We met the problem of the model overdispersion that cannot be fixed with our data. A bigger sample size might help to reduce the variability of the number of families visitors belong to and thus, maybe the dispersion as well.
Those results are interesting for the study of aggressiveness of surgeonfish, but still quite incomplete. Indeed, to go further in the understanding, the size of the visitors should be taken into account as it influences the strength of the competition with the surgeon. In addition, maybe a more precise classification of diet group should be more relevant as Labridae family for example does not include only omnivorous species. Thus, it might be a bias to our study.
Other factors like the social situation of the observed surgeonfish (in group or solitary), the period of the day coupled with knowledge of the daily cycle of surgeonfish (foraging moment or not) deserved to be tested as well.
References
Alwany, M., Thaler, E., & Stachowitsch, M. (2005). Territorial behaviour of Acanthurus sohal and Plectroglyphidodon leucozona on the fringing Egyptian Red Sea reefs. Environmental Biology of Fishes, 72(3), 321-334.
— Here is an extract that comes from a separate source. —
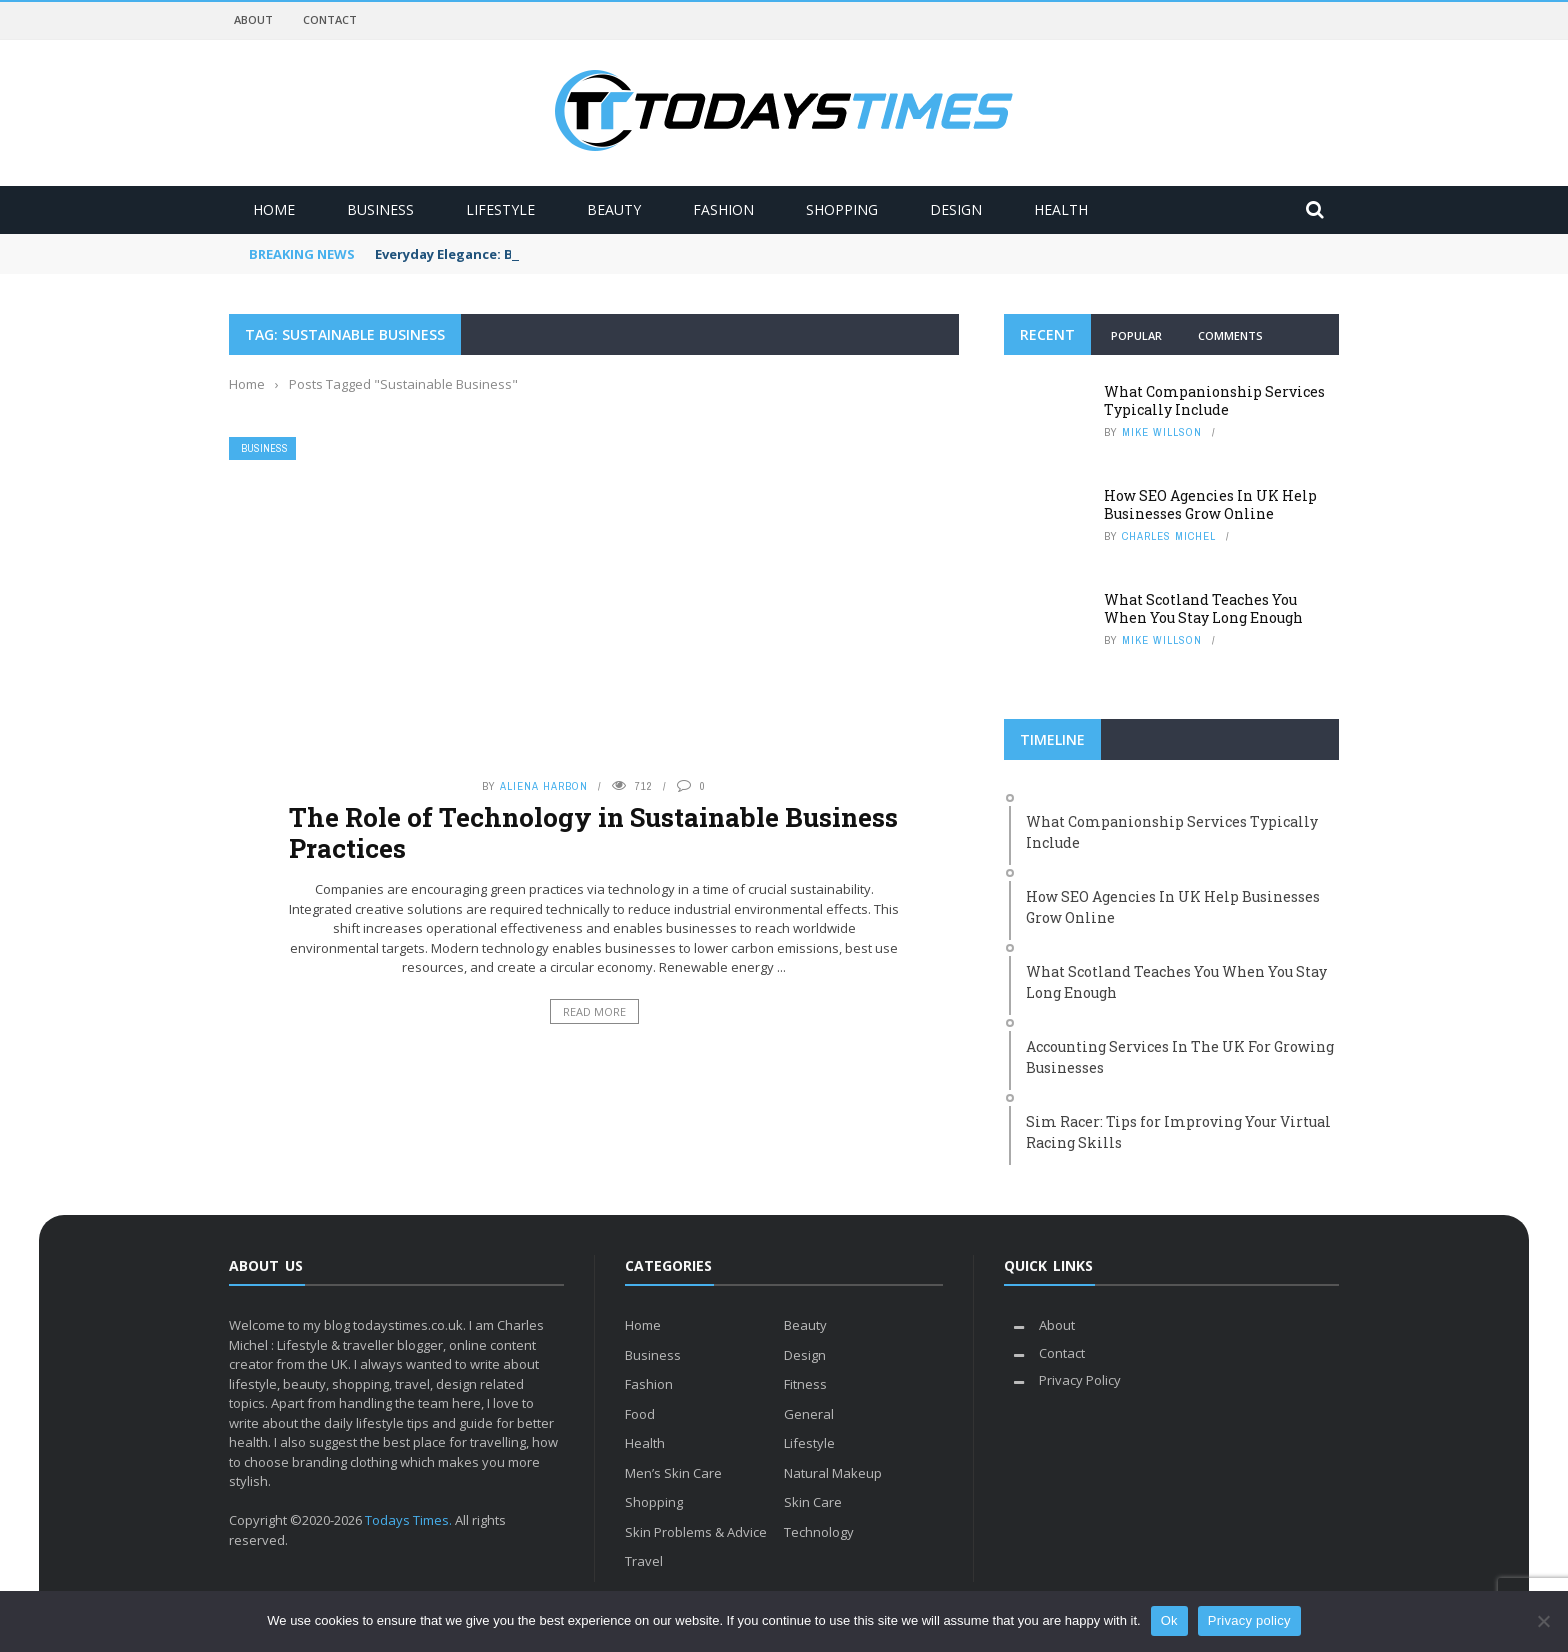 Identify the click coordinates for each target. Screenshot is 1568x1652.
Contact (330, 19)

Carpenter, R. C. (1986). Partitioning herbivory and its effects on coral reef algal communities. Ecological Monographs, 56(4), 345-364.
​
Hourigan, T.F. (1986). An experimental removal of a territorial pomacentrid: effects on the occurrence and behavior of competitors. Environ. Biol. Fishes 15, 161.
​
Loya, Y. (1972). Community structure and species diversity of hermatypic corals at Eilat, Red Sea. Marine Biology, 13(2), 100-123.
Marshell, A., & Mumby, P. J. (2015). The role of surgeonfish (Acanthuridae) in maintaining algal turf biomass on coral reefs. Journal of Experimental Marine Biology and Ecology, 473, 152-160.
Nursall, J. R. (1974). Some territorial behavioral attributes of the surgeonfish Acanthurus lineatus at Heron Island, Queensland. Copeia, 950-959.
Craig, P. (1996). Intertidal territoriality and time-budget of the surgeonfish, Acanthurus lineatus, in American Samoa. Environmental biology of fishes, 46(1), 27-36.